As delivery, unmergeable: Long stretches were a near word-for-word clone of the existing Anthropic provider with the nouns swapped. A clone inherits assumptions faster than you can inspect them. I couldn’t review it without drifting. As expected, I closed it.

Code I cannot faithfully review is one I cannot own.

I knew that the provider surface is meant to be more modular. I designed the API boundary for this. A provider isn’t one all-or-nothing conformance. It is a set of responsibilities. Some stacked, some not. Each gated by its own seam: text inference, tool calls, structured inference, and history compaction.
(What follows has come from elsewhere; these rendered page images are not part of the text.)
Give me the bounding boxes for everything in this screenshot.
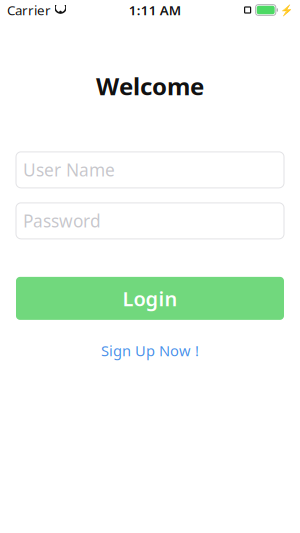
staticText: Password <box>23 209 101 232</box>
staticText: ⚡ <box>280 4 293 16</box>
button[interactable]: Login <box>16 277 284 320</box>
staticText: 1:11 AM <box>129 1 181 19</box>
staticText: Welcome <box>96 70 204 102</box>
staticText: Login <box>122 285 178 312</box>
staticText: User Name <box>23 158 115 181</box>
staticText: Carrier <box>7 1 51 19</box>
staticText: Sign Up Now ! <box>101 341 199 360</box>
button[interactable]: Sign Up Now ! <box>91 336 209 365</box>
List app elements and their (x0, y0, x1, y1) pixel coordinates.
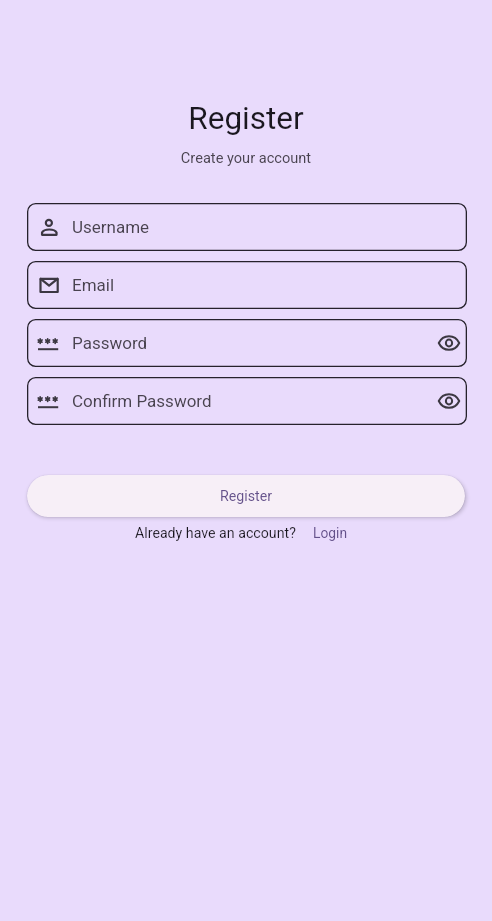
staticText: Register (0, 100, 492, 137)
button[interactable]: Register (27, 475, 465, 517)
staticText: Login (313, 525, 348, 541)
staticText: Username (72, 217, 150, 237)
button[interactable]: Username (27, 203, 467, 251)
button[interactable]: Email (27, 261, 467, 309)
button[interactable]: Password (27, 319, 467, 367)
staticText: Create your account (0, 149, 492, 166)
staticText: Email (72, 275, 115, 295)
button[interactable]: Confirm Password (27, 377, 467, 425)
button[interactable]: Show password (431, 325, 467, 361)
staticText: Already have an account? (135, 525, 296, 542)
staticText: Confirm Password (72, 391, 212, 411)
staticText: Password (72, 333, 148, 353)
button[interactable]: Show password (431, 383, 467, 419)
staticText: Register (220, 488, 272, 505)
button[interactable]: Login (303, 521, 358, 545)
You should be able to stop at any feature and still have a complete and honest provider. A text-only inference provider isn’t half-finished, it’s finished if it says “I don’t do tools” out loud.

That “large but cheap” exploration is now meant to be broken down in smaller bits, a process that is also become relatively cheap.

The angle for cutting this one was obvious to me in this case: cut PRs to fulfill the 4 main responsibilities of a provider. I broke the work down as separate and stacked branches in git worktrees. One capability per branch, each built on the last.

With this I:

  • Made my reviews feasible. I could read a change end to end without drifting off.
  • Proved a partially-featured provider can ship and fully work.

And, it made the AI reviews tangibly better too. A focused diff gets a focused review, the model started catching things that actually mattered. With both of us so much more focused, I was able to improve a bunch of things along the way.

By the end, the work stopped being a clone exactly where cloning was ineffective (or plain wrong). But the exploration stayed valuable without forcing reviews to inherit its size.

TL:DR;

Software Engineering exploration got cheaper. A chunk of review process did too. A human understanding changes and standing behind it… did not.

Explore big and fast. Push architecture further than you otherwise would.

Deliver it small and honest. Broken down into chewable pieces a person (and the model) can actually understand and own.

Large exploration and small delivery are not contradictory. They are the same workflow.